YOUR TASK ->
Reproduce, please, the line that holds "Image resolution: width=686" and all later lines through the end of the entries below, exactly; omit pictures.

INPUT MATERIAL ->
[Start of Attachment]

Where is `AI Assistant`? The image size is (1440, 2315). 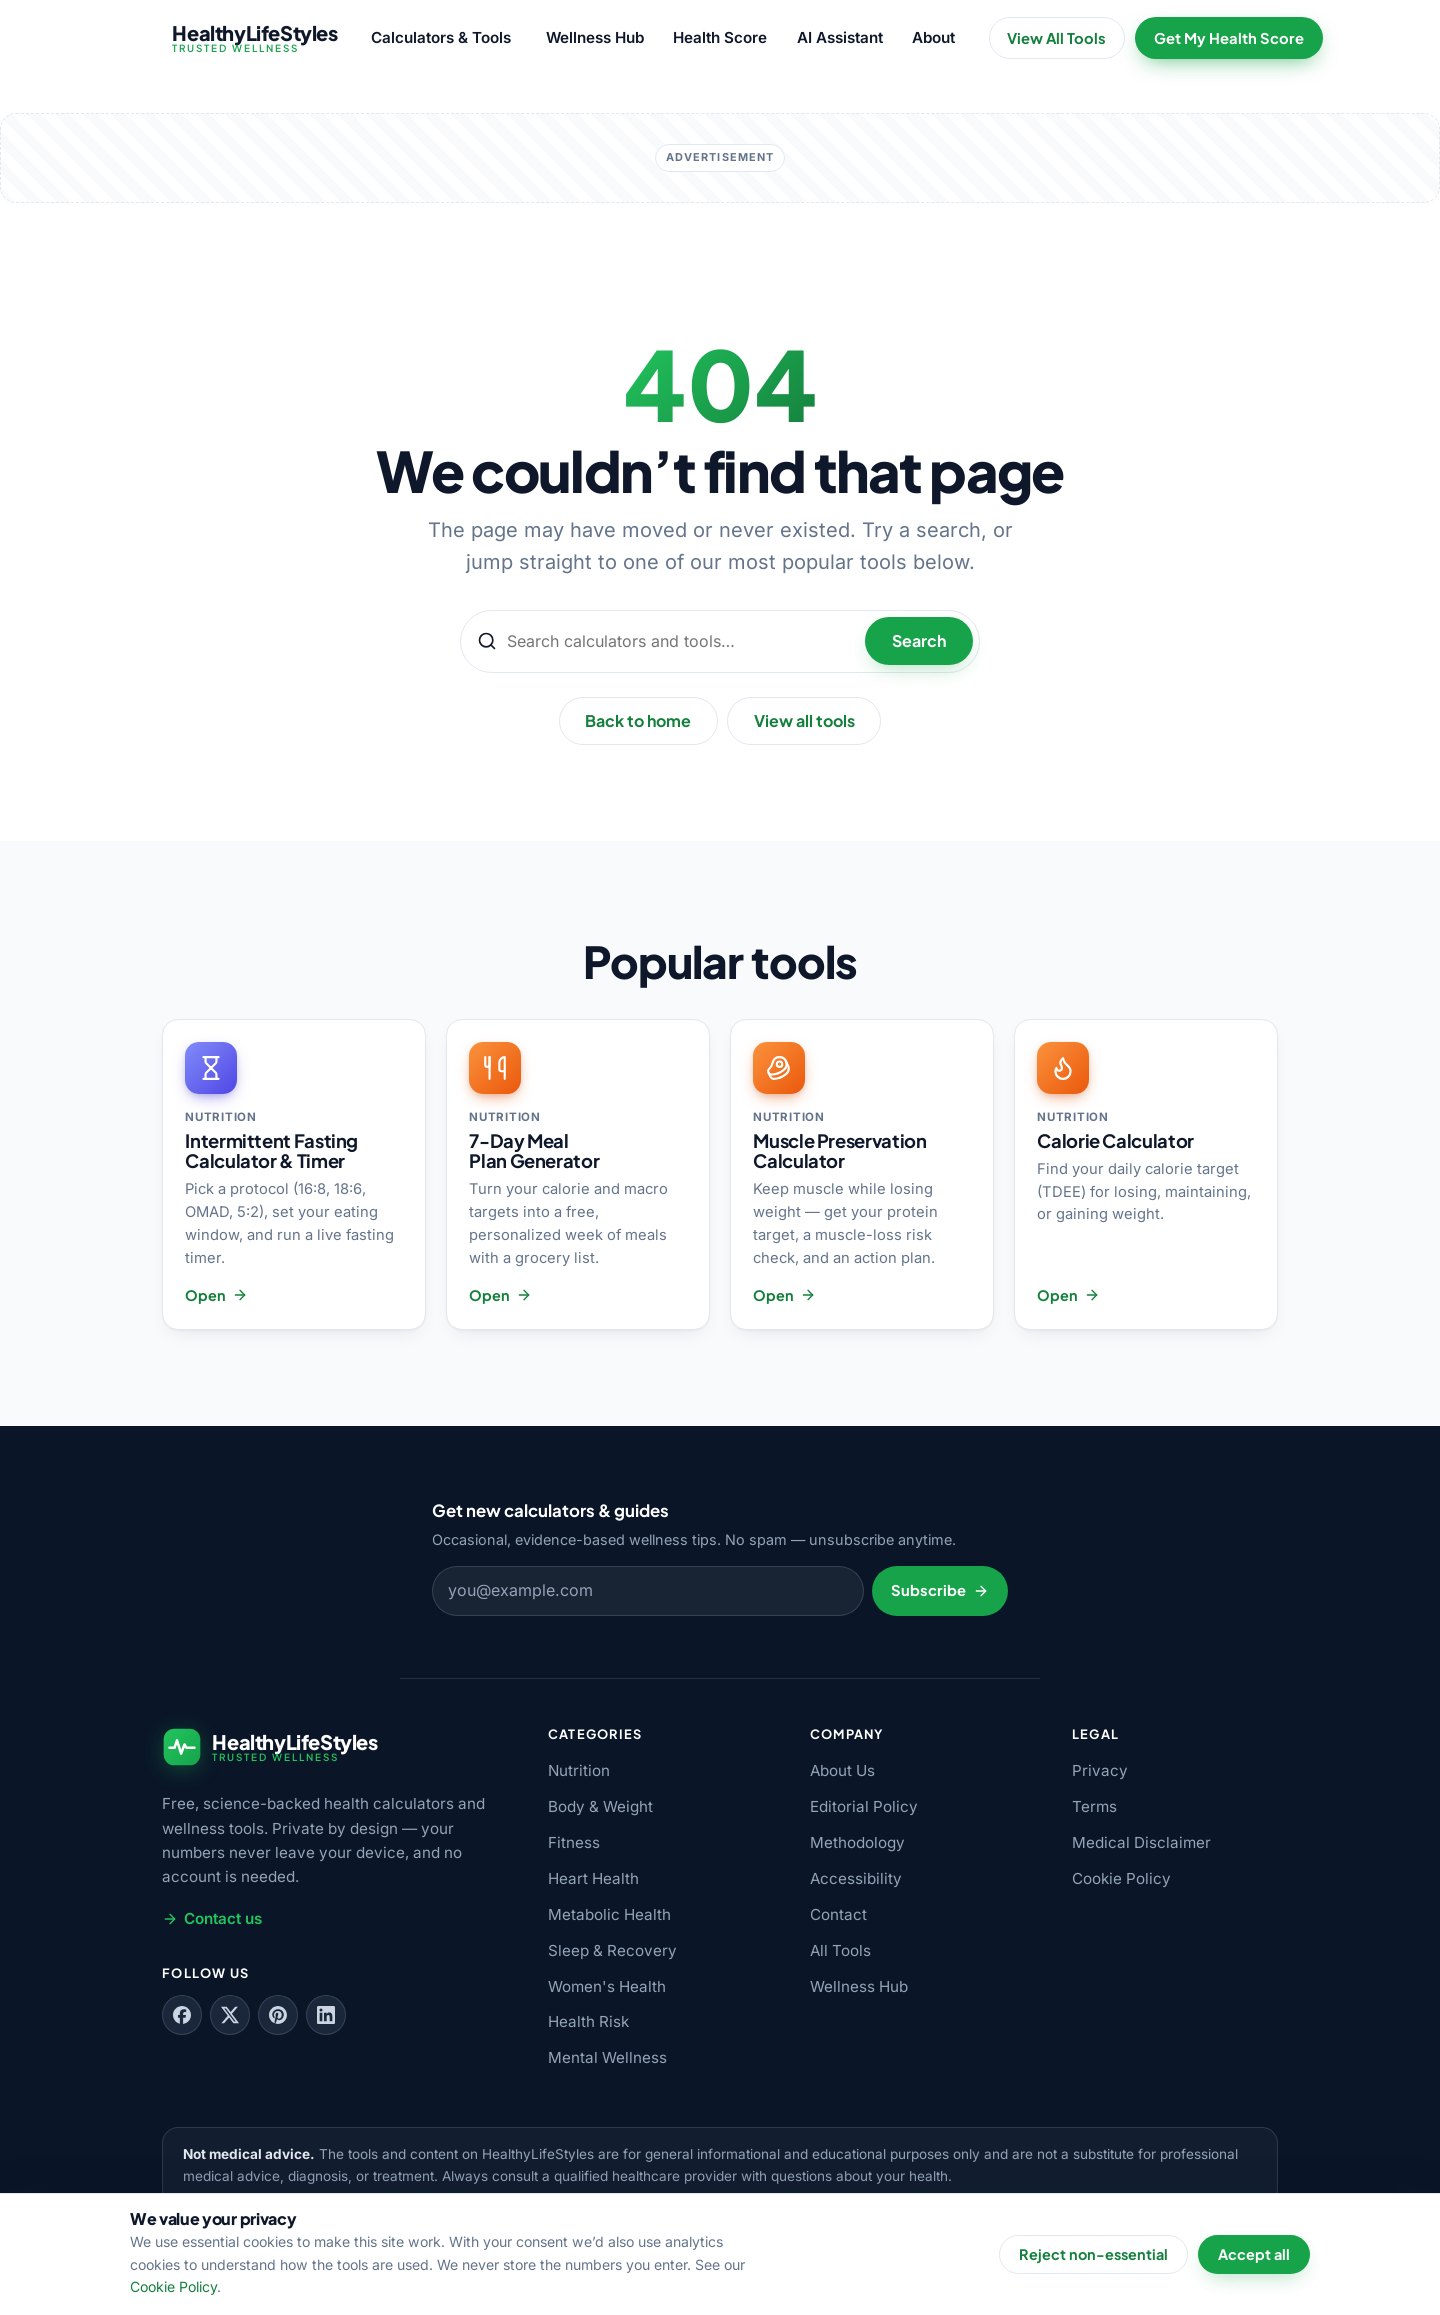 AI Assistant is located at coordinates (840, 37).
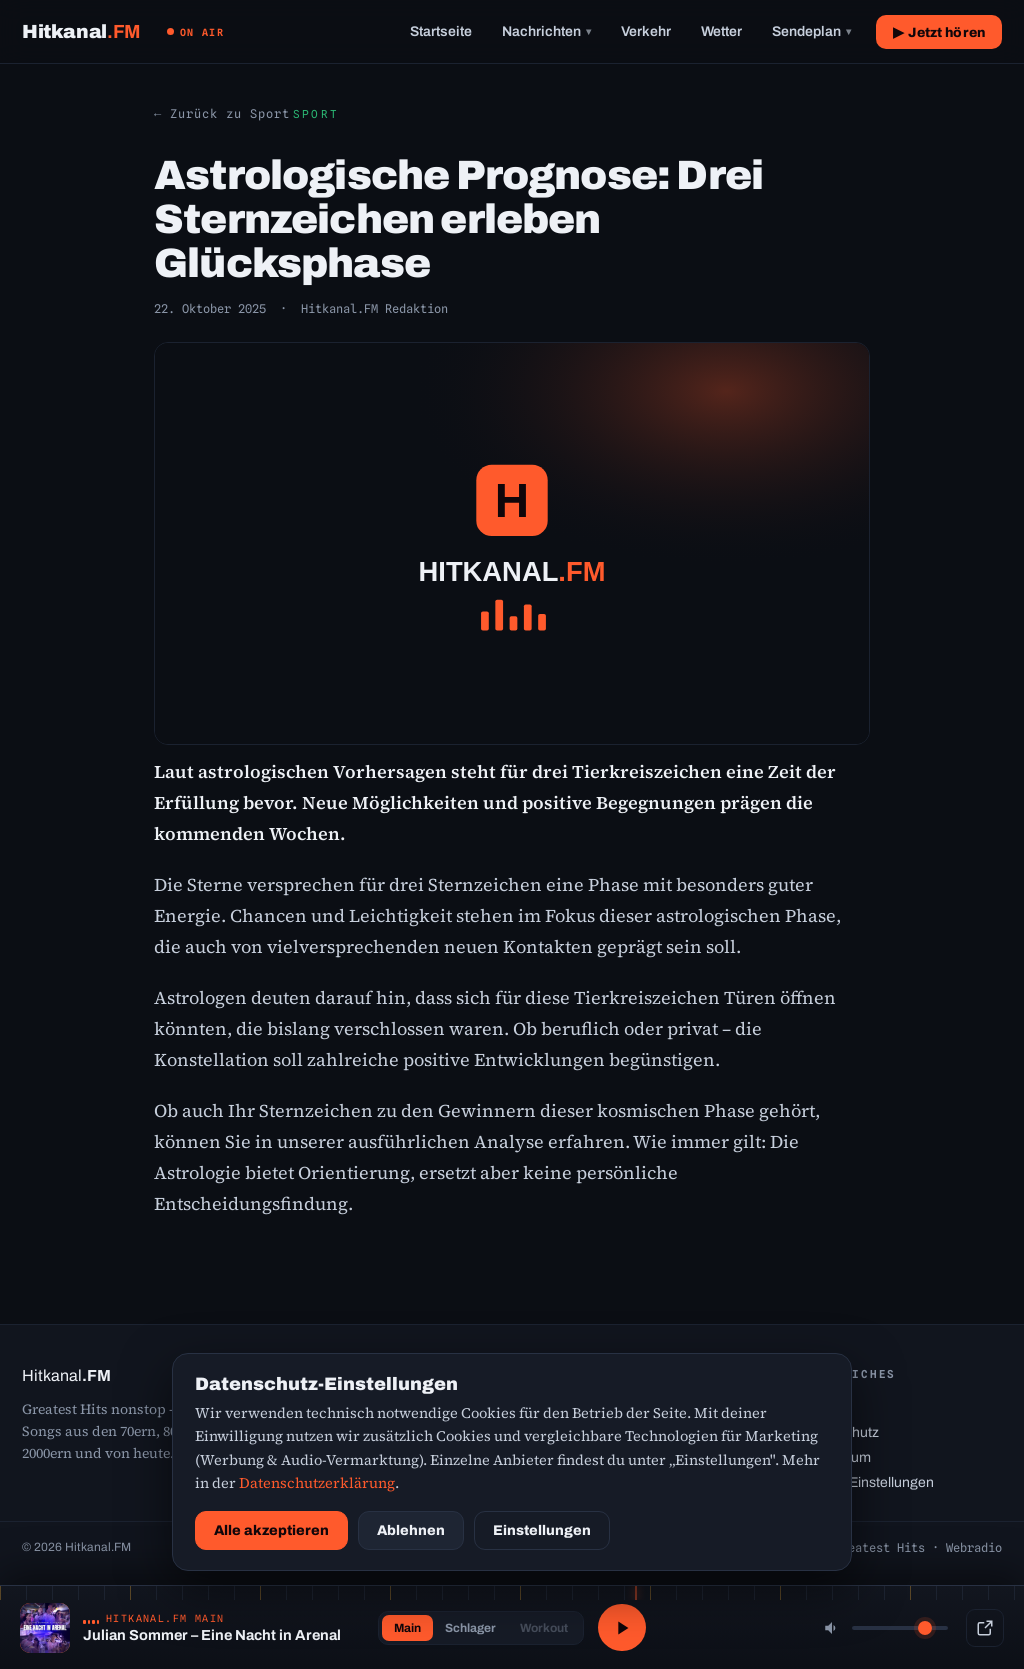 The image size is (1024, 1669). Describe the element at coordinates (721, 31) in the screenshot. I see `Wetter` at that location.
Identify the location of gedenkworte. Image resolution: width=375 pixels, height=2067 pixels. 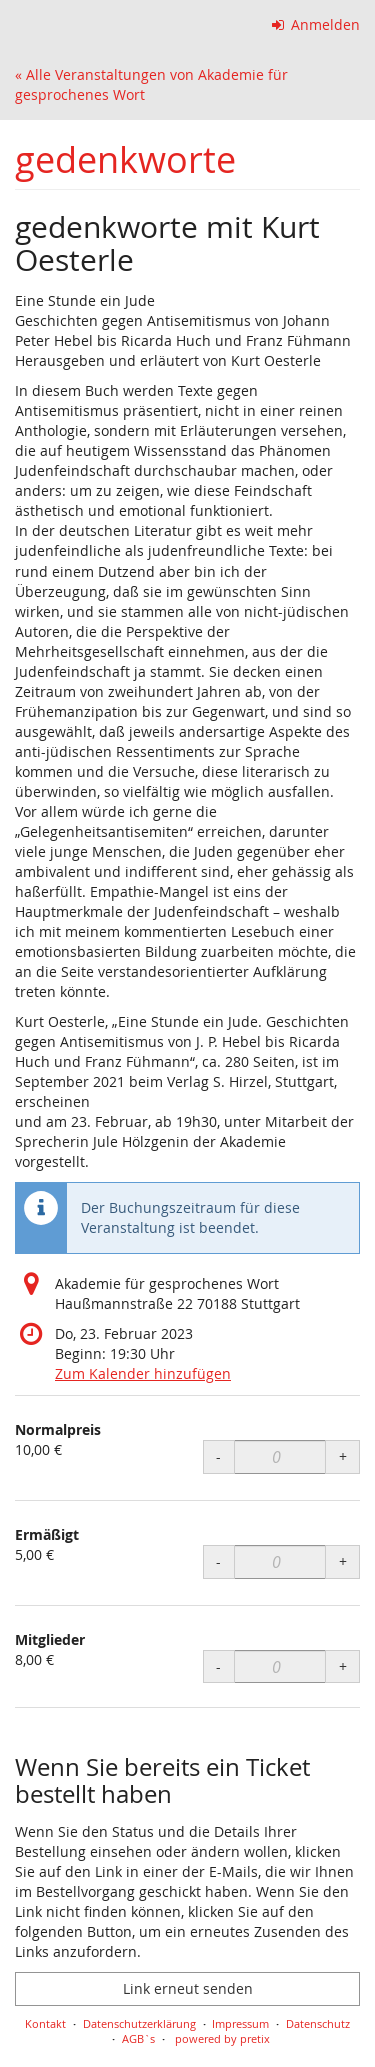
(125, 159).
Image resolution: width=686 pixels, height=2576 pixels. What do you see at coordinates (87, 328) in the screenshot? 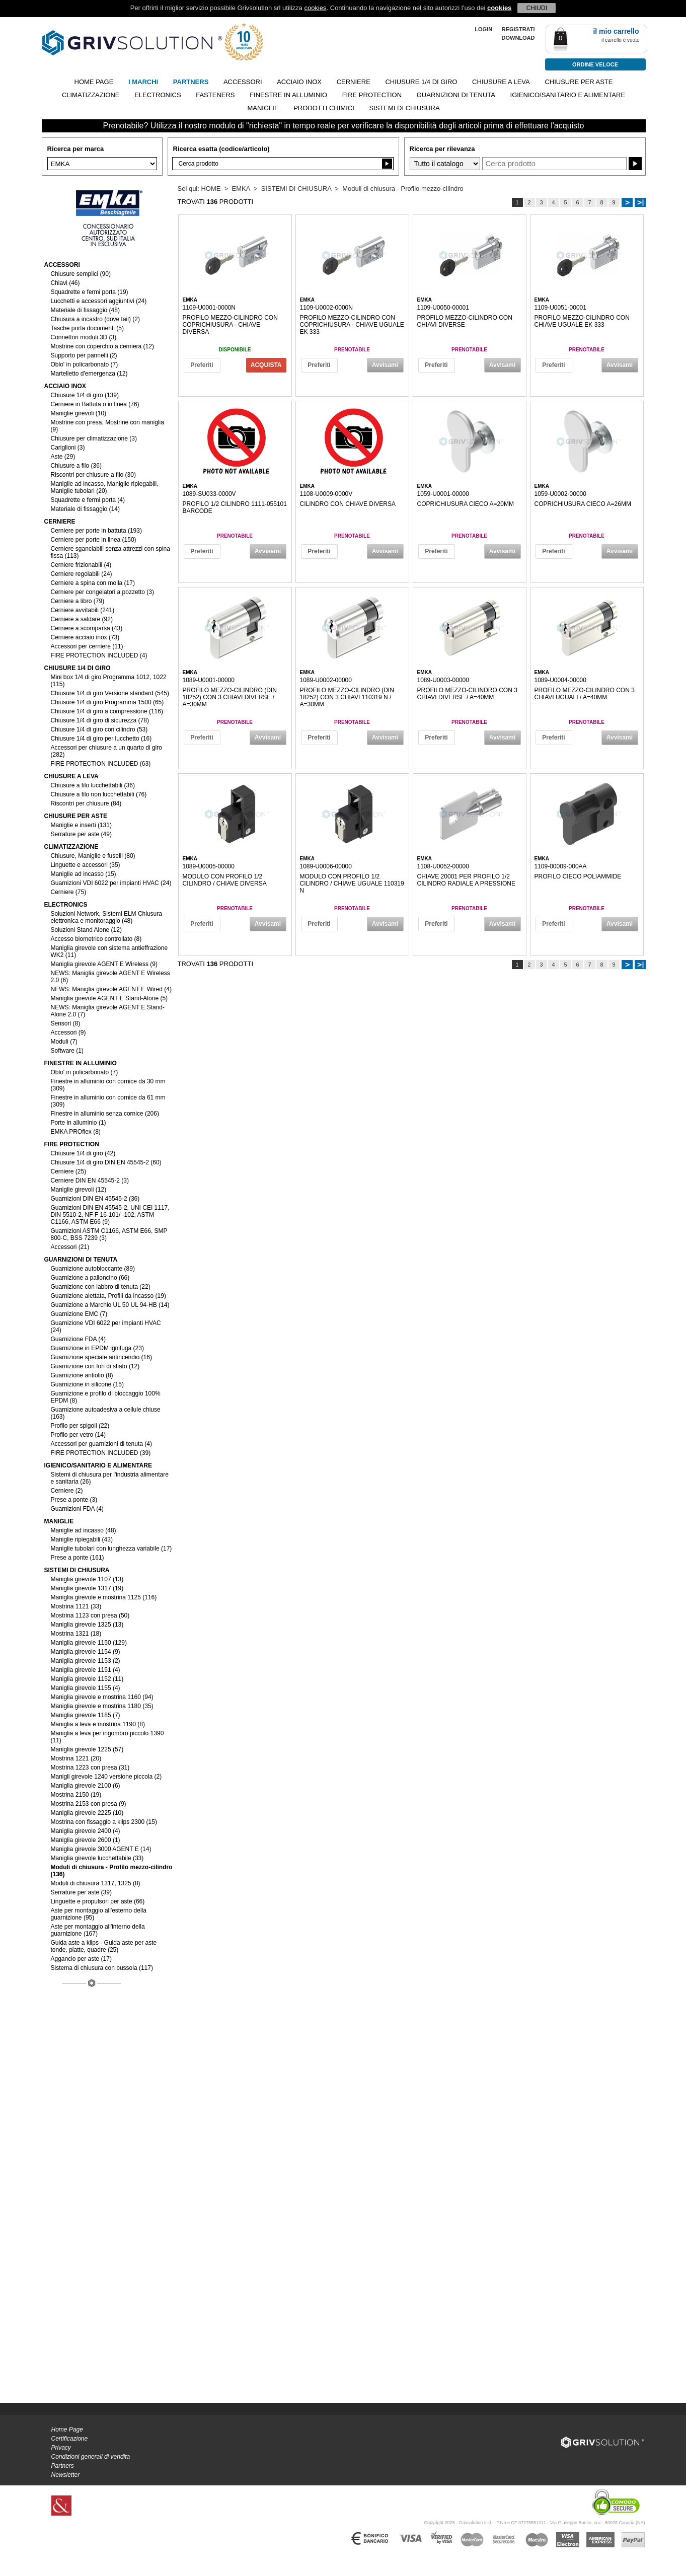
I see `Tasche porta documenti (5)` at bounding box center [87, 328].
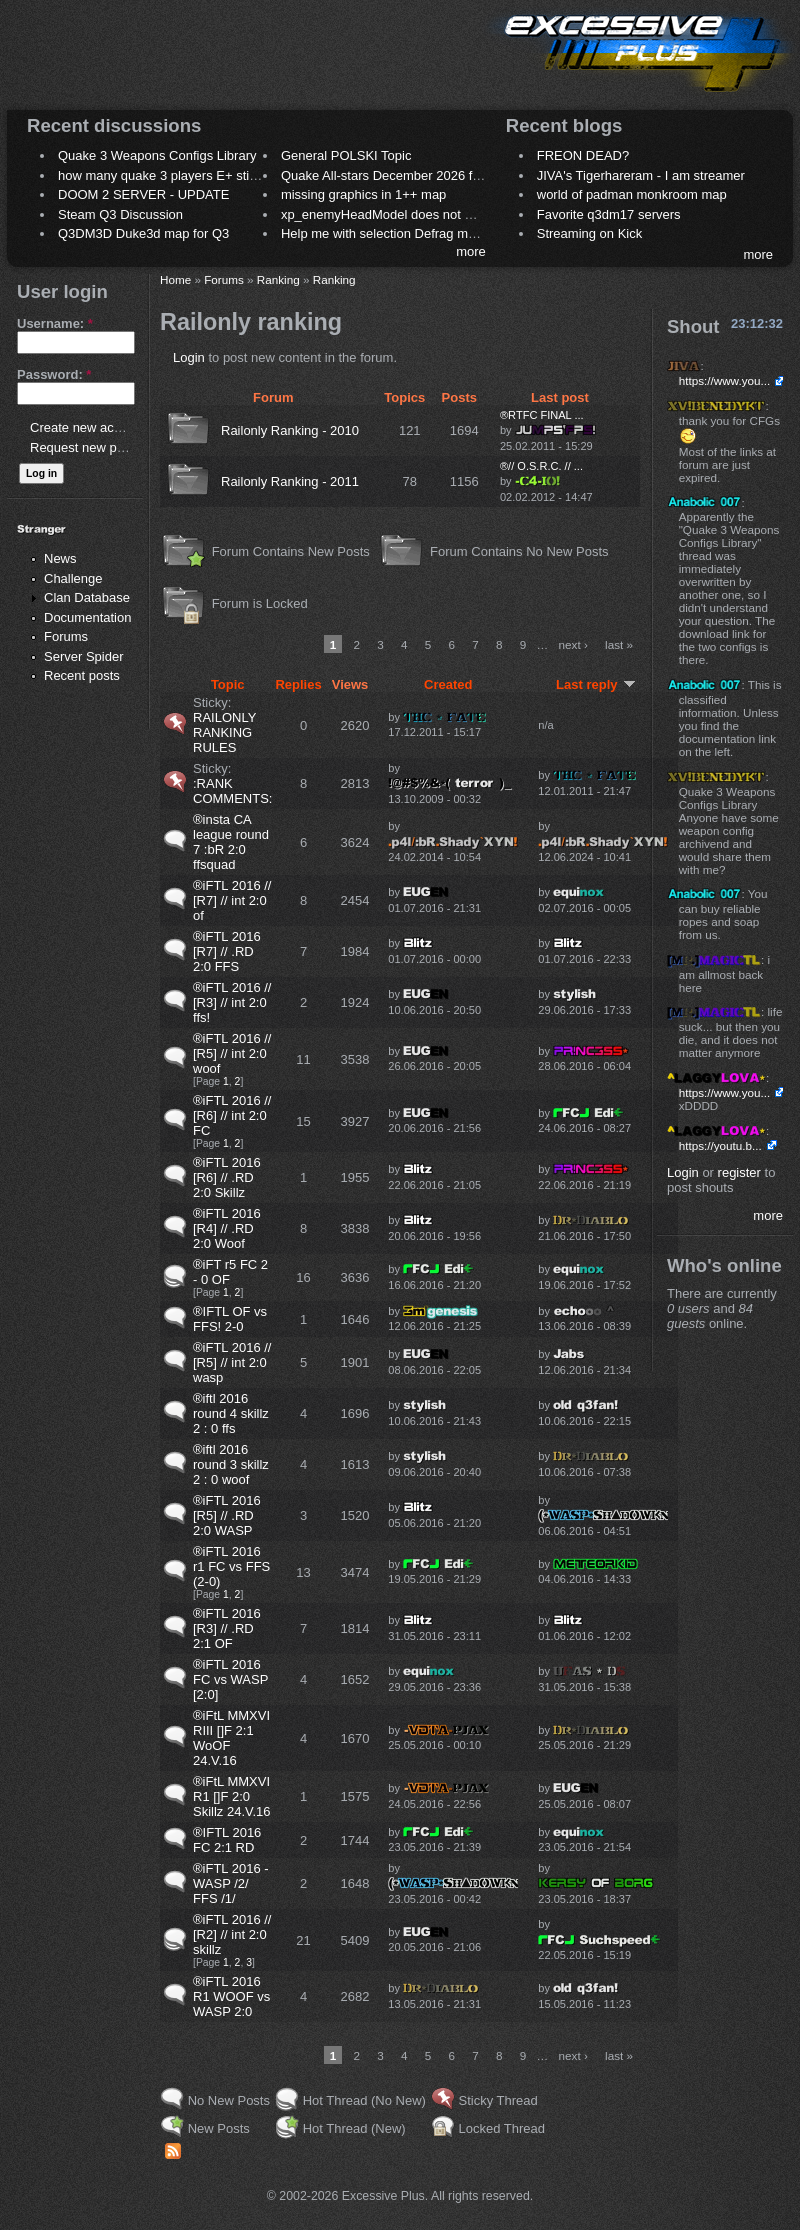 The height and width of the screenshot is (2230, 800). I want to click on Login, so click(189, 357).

[End of Attachment]

FINISHED TASK ->
Image resolution: width=686 pixels, height=2576 pixels. What do you see at coordinates (87, 328) in the screenshot? 
I see `Tasche porta documenti (5)` at bounding box center [87, 328].
 The height and width of the screenshot is (2230, 800). I want to click on Login, so click(189, 357).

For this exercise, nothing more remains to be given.